REQUIRED WORK
For this listing, report how many lines contain the string "verwendet", using only a number.

DATA FOR PROCESSING
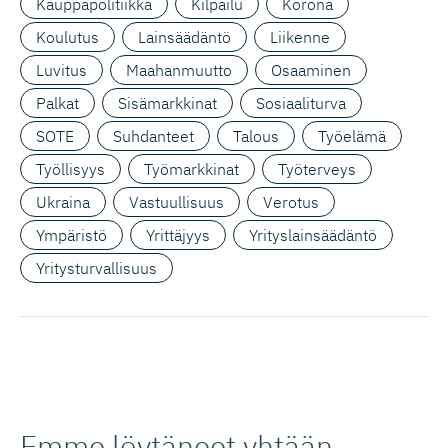
Kauppapolitiikka
Kilpailu
Korona
Koulutus
Lainsäädäntö
Liikenne
Luvitus
Maahanmuutto
Osaaminen
Palkat
Sisämarkkinat
Sosiaaliturva
SOTE
Suhdanteet
Talous
Työelämä
Työllisyys
Työmarkkinat
Työterveys
Ukraina
Vastuullisuus
Verotus
Ympäristö
Yrittäjyys
Yrityslainsäädäntö
Yritysturvallisuus
Emme löytäneet yhtään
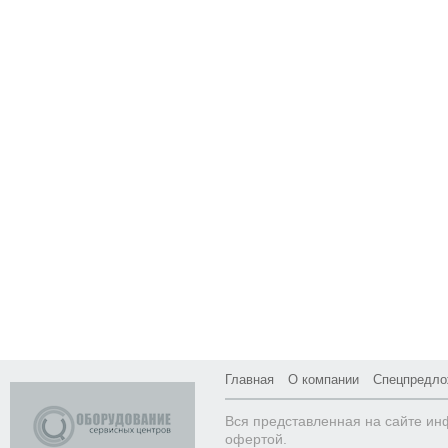
Главная
О компании
Спецпредло
Вся представленная на сайте ин
офертой.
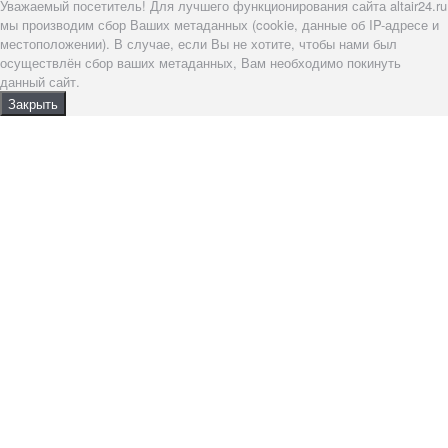
Уважаемый посетитель! Для лучшего функционирования сайта altair24.ru
мы производим сбор Ваших метаданных (cookie, данные об IP-адресе и
местоположении). В случае, если Вы не хотите, чтобы нами был
осуществлён сбор ваших метаданных, Вам необходимо покинуть
данный сайт.
Закрыть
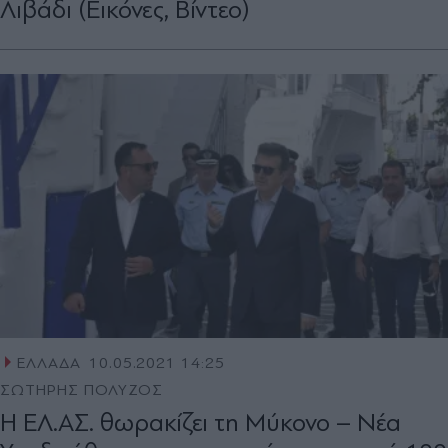
Λιβάδι (Εικόνες, Βίντεο)
ΕΛΛΑΔΑ
10.05.2021 14:25
ΣΩΤΗΡΗΣ ΠΟΛΥΖΟΣ
Η ΕΛ.ΑΣ. θωρακίζει τη Μύκονο – Νέα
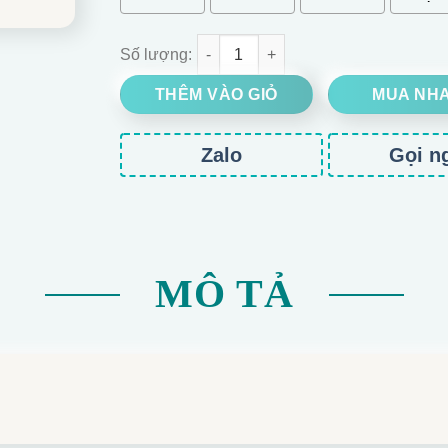
BÓ HOA HỒNG SÁP 4 LỚP TONE ĐỎ số lượng
THÊM VÀO GIỎ
MUA NH
Zalo
Gọi n
MÔ TẢ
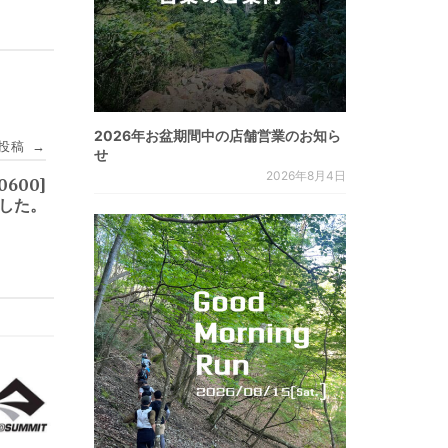
2026年お盆期間中の店舗営業のお知ら
投稿
→
せ
2026年8月4日
70600]
ました。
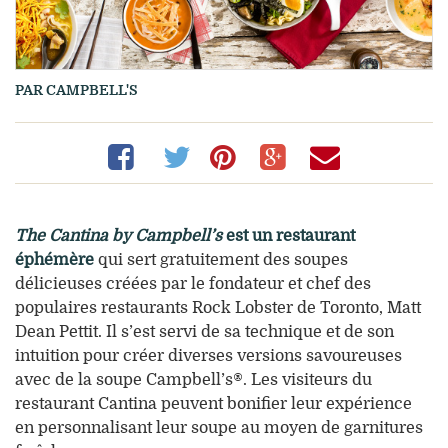
PAR CAMPBELL'S
Partager
(ouvre
Partager
(ouvre
Partager
(ouvre
Partager
(ouvre
Partage
(ouvre
sur
une
sur
une
sur
une
sur
une
sur
une
Facebook
nouvelle
Twitter
nouvelle
Pinterest
nouvelle
Google+
nouvelle
Email
nouvell
The Cantina by Campbell’s
est un restaurant
éphémère
qui sert gratuitement des soupes
fenêtre)
fenêtre)
fenêtre)
fenêtre)
fenêtre)
délicieuses créées par le fondateur et chef des
populaires restaurants Rock Lobster de Toronto, Matt
Dean Pettit. Il s’est servi de sa technique et de son
intuition pour créer diverses versions savoureuses
avec de la soupe Campbell’s®. Les visiteurs du
restaurant Cantina peuvent bonifier leur expérience
en personnalisant leur soupe au moyen de garnitures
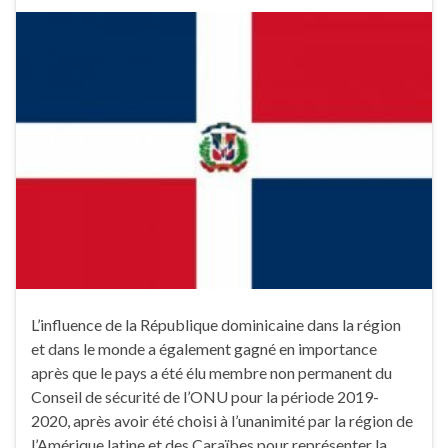
L’influence de la République dominicaine dans la région
et dans le monde a également gagné en importance
après que le pays a été élu membre non permanent du
Conseil de sécurité de l’ONU pour la période 2019-
2020, après avoir été choisi à l’unanimité par la région de
l’Amérique latine et des Caraïbes pour représenter la …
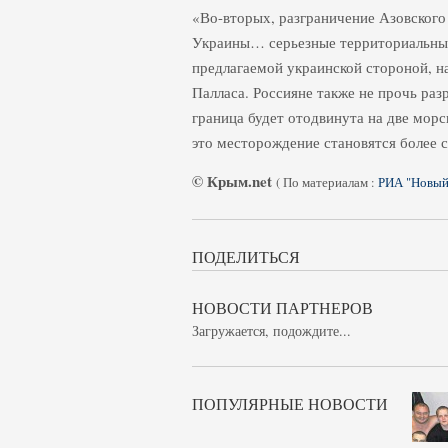
«Во-вторых, разграничение Азовского
Украины… серьезные территориальные 
предлагаемой украинской стороной, н
Палласа. Россияне также не прочь раз
граница будет отодвинута на две морс
это месторождение становятся более с
© Крым.net
(
По материалам :
РИА "Новый
ПОДЕЛИТЬСЯ
НОВОСТИ ПАРТНЕРОВ
Загружается, подождите...
ПОПУЛЯРНЫЕ НОВОСТИ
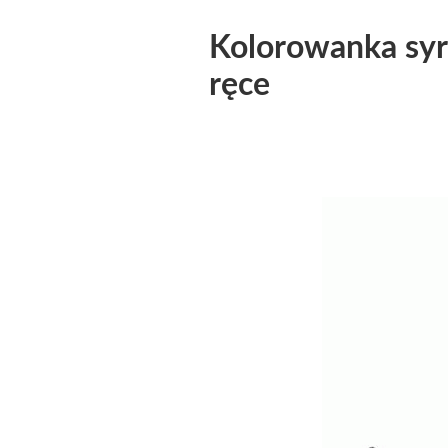
Kolorowanka syr
ręce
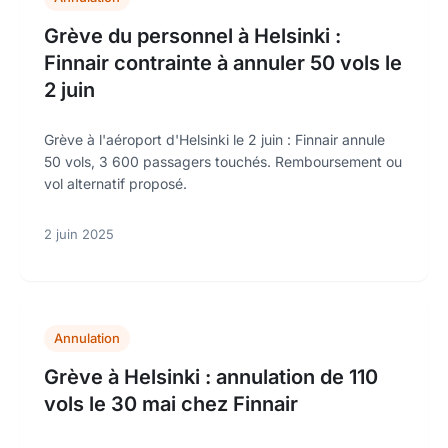
Grève du personnel à Helsinki :
Finnair contrainte à annuler 50 vols le
2 juin
Grève à l'aéroport d'Helsinki le 2 juin : Finnair annule
50 vols, 3 600 passagers touchés. Remboursement ou
vol alternatif proposé.
2 juin 2025
Annulation
Grève à Helsinki : annulation de 110
vols le 30 mai chez Finnair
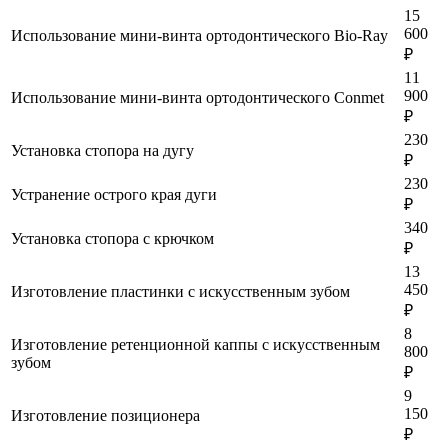
15
600
Использование мини-винта ортодонтического Bio-Ray
₽
11
900
Использование мини-винта ортодонтического Conmet
₽
230
Установка стопора на дугу
₽
230
Устранение острого края дуги
₽
340
Установка стопора с крючком
₽
13
450
Изготовление пластинки с искусственным зубом
₽
8
Изготовление ретенционной каппы с искусственным
800
зубом
₽
9
150
Изготовление позиционера
₽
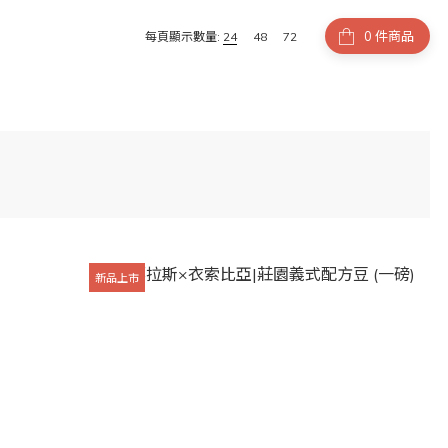
件商品
每頁顯示數量:
24
48
72
新品上市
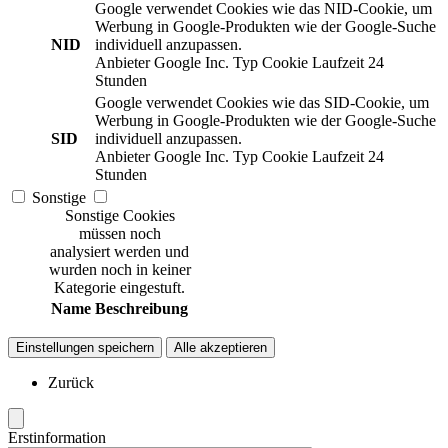
Google verwendet Cookies wie das NID-Cookie, um
Werbung in Google-Produkten wie der Google-Suche
NID
individuell anzupassen.
Anbieter
Google Inc.
Typ
Cookie
Laufzeit
24
Stunden
Google verwendet Cookies wie das SID-Cookie, um
Werbung in Google-Produkten wie der Google-Suche
SID
individuell anzupassen.
Anbieter
Google Inc.
Typ
Cookie
Laufzeit
24
Stunden
Sonstige
Sonstige Cookies
müssen noch
analysiert werden und
wurden noch in keiner
Kategorie eingestuft.
Name
Beschreibung
Einstellungen speichern
Alle akzeptieren
Zurück
Erstinformation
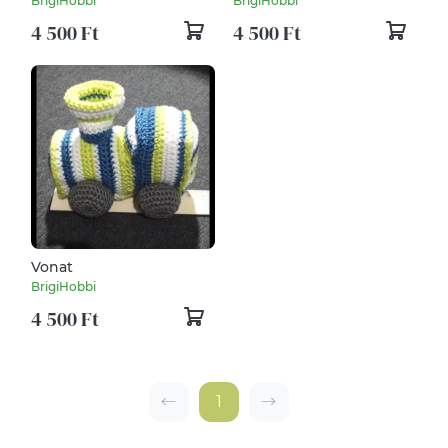
BrigiHobbi
BrigiHobbi
4 500 Ft
4 500 Ft
Vonat
BrigiHobbi
4 500 Ft
1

YOUR RESPONSE
2